Here’s how Wikipedia describes the Dow Theory:
The Dow theory on stock price movement is a form of technical analysis that includes some aspects of sector rotation. The theory was derived from 255 Wall Street Journal editorials written by Charles H. Dow (1851–1902), journalist, founder and first editor of the Wall Street Journal and co-founder of Dow Jones and Company. Following Dow’s death, William Peter Hamilton, Robert Rhea and E. George Schaefer organized and collectively represented Dow theory, based on Dow’s editorials. Dow himself never used the term Dow theory nor presented it as a trading system.

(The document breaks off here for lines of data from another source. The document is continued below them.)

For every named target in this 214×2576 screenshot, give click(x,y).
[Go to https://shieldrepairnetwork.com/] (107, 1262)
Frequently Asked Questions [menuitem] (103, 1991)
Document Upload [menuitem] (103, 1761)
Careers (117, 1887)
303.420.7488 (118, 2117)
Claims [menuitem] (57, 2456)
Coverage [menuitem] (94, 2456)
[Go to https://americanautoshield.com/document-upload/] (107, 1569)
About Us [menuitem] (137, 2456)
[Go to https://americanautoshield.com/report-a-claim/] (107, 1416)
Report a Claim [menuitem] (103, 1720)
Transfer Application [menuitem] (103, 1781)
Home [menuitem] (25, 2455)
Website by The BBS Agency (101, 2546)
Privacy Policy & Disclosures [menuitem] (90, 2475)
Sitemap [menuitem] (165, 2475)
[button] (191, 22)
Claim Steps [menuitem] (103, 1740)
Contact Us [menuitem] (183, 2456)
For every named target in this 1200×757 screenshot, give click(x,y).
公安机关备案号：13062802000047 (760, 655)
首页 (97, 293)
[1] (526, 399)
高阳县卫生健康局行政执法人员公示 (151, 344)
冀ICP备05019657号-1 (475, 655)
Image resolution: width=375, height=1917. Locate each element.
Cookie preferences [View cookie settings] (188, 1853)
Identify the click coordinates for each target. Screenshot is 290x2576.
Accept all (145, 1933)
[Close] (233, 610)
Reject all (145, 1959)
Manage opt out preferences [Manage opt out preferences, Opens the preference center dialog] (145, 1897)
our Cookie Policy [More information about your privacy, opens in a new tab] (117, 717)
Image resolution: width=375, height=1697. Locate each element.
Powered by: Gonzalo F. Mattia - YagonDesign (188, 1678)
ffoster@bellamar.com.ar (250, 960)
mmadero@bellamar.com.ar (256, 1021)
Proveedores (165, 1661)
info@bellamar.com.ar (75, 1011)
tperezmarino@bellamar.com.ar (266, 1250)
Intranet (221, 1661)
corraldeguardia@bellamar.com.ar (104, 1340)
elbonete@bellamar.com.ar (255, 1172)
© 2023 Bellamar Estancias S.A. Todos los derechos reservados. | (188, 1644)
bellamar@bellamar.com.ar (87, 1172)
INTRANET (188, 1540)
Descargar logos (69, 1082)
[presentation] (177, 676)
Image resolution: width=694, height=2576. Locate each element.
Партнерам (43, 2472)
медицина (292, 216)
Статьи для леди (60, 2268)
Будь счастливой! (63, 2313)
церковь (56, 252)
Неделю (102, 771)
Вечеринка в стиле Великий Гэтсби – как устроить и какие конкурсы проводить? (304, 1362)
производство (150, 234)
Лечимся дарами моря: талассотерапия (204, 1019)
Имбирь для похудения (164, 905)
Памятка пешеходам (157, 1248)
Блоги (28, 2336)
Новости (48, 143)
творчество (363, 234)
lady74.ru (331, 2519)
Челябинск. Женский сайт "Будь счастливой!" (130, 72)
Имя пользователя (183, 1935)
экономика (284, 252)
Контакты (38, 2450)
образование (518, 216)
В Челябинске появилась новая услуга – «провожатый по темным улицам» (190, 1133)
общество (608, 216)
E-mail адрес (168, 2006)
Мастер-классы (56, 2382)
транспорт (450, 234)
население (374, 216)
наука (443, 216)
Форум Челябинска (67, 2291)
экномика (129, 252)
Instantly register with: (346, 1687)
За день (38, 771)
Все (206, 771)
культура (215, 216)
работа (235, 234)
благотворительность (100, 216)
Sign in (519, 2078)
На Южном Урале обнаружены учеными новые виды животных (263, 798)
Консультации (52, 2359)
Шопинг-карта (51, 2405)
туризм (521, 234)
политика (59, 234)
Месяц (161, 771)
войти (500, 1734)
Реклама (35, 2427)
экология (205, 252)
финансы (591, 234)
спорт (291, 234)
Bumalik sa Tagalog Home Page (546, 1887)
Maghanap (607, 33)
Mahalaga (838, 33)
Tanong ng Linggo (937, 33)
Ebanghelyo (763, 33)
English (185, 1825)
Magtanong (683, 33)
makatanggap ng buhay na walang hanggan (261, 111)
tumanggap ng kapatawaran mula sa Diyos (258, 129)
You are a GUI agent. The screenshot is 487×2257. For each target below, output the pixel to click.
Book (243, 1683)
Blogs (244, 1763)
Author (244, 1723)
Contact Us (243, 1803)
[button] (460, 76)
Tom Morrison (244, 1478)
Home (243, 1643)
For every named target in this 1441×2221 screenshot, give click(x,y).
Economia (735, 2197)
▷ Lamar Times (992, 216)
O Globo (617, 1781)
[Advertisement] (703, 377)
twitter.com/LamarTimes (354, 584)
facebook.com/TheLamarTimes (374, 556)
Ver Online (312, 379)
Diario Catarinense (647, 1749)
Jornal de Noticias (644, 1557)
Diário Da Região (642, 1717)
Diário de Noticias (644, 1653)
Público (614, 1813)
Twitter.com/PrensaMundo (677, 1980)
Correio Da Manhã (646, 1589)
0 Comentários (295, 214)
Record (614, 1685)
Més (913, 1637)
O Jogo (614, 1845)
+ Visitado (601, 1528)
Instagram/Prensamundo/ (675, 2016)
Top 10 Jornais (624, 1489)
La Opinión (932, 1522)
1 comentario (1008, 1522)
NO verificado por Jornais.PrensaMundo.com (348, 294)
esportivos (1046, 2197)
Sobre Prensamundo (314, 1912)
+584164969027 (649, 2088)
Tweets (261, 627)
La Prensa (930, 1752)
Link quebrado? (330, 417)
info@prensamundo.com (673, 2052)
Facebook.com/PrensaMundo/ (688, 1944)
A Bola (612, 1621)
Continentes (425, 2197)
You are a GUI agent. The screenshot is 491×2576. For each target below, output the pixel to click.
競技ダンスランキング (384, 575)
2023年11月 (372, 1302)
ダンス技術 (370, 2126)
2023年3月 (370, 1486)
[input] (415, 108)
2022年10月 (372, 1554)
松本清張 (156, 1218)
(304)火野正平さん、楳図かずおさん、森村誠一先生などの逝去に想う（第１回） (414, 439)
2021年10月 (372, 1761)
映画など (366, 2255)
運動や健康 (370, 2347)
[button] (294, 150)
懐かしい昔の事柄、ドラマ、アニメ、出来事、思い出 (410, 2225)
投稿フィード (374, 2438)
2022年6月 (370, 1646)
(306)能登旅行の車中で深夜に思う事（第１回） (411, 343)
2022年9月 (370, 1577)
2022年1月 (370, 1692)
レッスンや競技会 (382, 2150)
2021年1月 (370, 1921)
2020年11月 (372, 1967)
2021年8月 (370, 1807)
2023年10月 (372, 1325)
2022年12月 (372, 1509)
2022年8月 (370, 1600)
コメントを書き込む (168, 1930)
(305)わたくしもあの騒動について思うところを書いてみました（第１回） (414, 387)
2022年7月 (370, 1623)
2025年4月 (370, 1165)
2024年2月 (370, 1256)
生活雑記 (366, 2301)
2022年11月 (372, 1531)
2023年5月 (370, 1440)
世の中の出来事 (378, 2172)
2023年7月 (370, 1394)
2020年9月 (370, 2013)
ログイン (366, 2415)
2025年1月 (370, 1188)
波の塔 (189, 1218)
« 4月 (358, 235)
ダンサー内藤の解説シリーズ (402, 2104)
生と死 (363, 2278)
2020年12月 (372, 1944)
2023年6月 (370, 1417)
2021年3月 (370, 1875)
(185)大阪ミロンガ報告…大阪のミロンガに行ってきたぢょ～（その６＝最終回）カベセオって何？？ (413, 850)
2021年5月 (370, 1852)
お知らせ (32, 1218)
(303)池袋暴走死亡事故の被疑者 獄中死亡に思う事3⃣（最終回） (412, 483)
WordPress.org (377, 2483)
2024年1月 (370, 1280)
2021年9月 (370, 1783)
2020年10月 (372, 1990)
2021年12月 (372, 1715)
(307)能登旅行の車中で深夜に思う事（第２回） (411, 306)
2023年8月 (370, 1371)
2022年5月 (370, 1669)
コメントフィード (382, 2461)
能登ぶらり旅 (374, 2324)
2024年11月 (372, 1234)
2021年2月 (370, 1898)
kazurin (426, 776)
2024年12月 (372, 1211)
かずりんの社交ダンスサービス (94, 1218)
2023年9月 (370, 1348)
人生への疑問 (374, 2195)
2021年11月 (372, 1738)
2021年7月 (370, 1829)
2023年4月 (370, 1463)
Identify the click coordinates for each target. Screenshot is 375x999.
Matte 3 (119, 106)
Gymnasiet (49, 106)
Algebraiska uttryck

The theory is all about internal technicals of the market. The thinking is this: A market has three trends – a primary trend and medium and short swings. These three trends breakout or breakdown based upon technical signals that show divergence in key sub indices like the Dow transports. When a trend breaks out there is a subindex divergence to the upside. When the trend breaks down, the sub index is lagging to the downside.
Bottom line: for the trend to continue, you need to see heady volume and you need the indices to confirm each other and they are not doing that right now.
This past Friday, the Dow Jones Industrial Average broke above its April 2011 high. Very nice. But the transports have been breaking down. Here’s my read of what is happening: the market is hitting new highs because earnings growth remains in place albeit at a moderating pace. Meanwhile, trade indicators are coming up short, confirming the global growth slowdown. If you follow things like the Baltic Dry Index, you’d know that it too is breaking down. It ended a 33-day losing streak just today. Net Dry bulk pricing has gone negative because overall shipping costs are at record lows. On the other hand, US rail traffic is still doing moderately well.
For the up trend to continue, we will need to see the Dow Transports re-assert themselves. otherwise, their breaking down is a foreshadowing of a market correction.